Recurrent Neural Network (RNN) cell in PyTorch

This minimal PyTorch example implements a custom recurrent neural network (RNN) cell from first principles, showing how sequence memory emerges through feedback.

The cell maintains a hidden state vector h, which evolves over time using the current input x and the previous hidden state through the nonlinear update h = tanh(Wₕₕh + Wₓₕx). The output y = Wₕy h is then computed as a simple linear projection of the hidden state.

Unlike PyTorch’s built-in nn.RNN, this implementation makes every matrix and operation explicit, clearly illustrating how temporal dependencies are learned through recursive state updates rather than static input-output mappings.

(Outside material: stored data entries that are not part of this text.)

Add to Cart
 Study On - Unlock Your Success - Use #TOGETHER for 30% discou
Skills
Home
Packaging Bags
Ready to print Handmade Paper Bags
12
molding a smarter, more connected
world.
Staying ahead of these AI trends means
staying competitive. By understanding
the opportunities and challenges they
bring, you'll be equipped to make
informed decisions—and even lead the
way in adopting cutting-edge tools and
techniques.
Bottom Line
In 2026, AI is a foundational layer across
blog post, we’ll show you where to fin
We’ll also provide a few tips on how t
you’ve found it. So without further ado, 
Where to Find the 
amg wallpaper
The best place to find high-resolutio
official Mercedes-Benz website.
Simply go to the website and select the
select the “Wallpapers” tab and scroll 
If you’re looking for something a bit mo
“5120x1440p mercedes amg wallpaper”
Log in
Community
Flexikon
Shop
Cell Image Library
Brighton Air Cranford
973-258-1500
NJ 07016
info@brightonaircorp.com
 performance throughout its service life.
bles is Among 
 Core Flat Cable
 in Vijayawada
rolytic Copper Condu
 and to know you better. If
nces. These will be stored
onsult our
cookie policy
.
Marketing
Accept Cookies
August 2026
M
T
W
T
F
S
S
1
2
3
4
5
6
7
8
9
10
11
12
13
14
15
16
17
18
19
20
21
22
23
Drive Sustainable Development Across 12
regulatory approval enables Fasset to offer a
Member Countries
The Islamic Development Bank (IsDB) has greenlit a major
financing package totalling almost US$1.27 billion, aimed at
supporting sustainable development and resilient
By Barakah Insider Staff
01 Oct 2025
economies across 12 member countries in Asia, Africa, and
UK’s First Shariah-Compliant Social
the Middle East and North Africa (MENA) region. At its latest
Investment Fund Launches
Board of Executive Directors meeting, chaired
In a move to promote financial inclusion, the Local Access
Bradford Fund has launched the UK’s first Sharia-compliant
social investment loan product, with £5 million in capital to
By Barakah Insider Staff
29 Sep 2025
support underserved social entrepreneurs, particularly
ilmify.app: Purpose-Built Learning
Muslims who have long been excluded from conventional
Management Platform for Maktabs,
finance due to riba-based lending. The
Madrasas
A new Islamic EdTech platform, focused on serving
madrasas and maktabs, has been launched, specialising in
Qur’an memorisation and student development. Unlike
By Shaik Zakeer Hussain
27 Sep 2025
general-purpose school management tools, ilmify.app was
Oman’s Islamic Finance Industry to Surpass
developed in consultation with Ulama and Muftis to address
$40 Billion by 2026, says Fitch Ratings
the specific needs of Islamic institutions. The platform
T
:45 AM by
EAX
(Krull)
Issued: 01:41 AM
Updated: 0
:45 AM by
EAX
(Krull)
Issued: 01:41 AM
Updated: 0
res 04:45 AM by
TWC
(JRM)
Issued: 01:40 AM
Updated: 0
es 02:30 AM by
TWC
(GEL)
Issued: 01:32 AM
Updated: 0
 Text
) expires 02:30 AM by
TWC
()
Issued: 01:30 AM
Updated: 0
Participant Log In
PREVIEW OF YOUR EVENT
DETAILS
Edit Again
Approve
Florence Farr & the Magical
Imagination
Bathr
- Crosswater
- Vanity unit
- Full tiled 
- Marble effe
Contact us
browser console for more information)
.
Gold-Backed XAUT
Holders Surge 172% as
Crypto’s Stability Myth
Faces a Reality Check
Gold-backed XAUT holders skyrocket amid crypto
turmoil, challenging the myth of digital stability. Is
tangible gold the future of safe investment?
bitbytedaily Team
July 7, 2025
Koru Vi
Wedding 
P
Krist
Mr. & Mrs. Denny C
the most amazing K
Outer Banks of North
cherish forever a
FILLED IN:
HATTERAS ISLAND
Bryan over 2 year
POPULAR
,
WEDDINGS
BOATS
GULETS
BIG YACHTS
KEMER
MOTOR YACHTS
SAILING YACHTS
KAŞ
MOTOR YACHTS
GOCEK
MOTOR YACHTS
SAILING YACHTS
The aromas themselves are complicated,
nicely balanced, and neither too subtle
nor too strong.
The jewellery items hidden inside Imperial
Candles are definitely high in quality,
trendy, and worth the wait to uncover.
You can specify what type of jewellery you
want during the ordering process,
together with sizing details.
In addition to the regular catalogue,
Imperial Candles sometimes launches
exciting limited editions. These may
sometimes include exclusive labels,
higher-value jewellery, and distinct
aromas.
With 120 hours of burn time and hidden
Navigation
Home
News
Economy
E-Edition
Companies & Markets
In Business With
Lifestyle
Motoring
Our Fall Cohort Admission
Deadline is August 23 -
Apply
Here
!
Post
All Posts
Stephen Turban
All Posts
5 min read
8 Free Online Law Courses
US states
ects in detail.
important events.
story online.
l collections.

code: https://github.com/UkiDLucas/DNN-book

import torch
import torch.nn as nn

# pick device (use "mps" on Apple Silicon;
# macOS Metal hardware acceleration
device = torch.device("mps" if torch.backends.mps.is_available() else "cpu")

class MyRNNCell(nn.Module):
# rnn_units: number of hidden neurons
def __init__(self, rnn_units, input_dim, output_dim):
super().__init__()
# weight matrices, * 0.01 scales the random weight initialization to small values
self.W_xh = nn.Parameter(torch.randn(rnn_units, input_dim) * 0.01)
self.W_hh = nn.Parameter(torch.randn(rnn_units, rnn_units) * 0.01)
self.W_hy = nn.Parameter(torch.randn(output_dim, rnn_units) * 0.01)
# hidden state h initialized to zeros
self.register_buffer("h", torch.zeros(rnn_units, 1))

def forward(self, x):
# x is shape [input_dim, 1]
self.h = torch.tanh(self.W_hh @ self.h + self.W_xh @ x)
y = self.W_hy @ self.h
return y, self.h
# minimal usage example

if __name__ == "__main__":
rnn = MyRNNCell(rnn_units=16, input_dim=8, output_dim=4).to(device)
x_t = torch.randn(8, 1, device=device) # input vector at time t
y_t, h_t = rnn(x_t)
print(y_t.shape, h_t.shape) # torch.Size([4, 1]) torch.Size([16, 1])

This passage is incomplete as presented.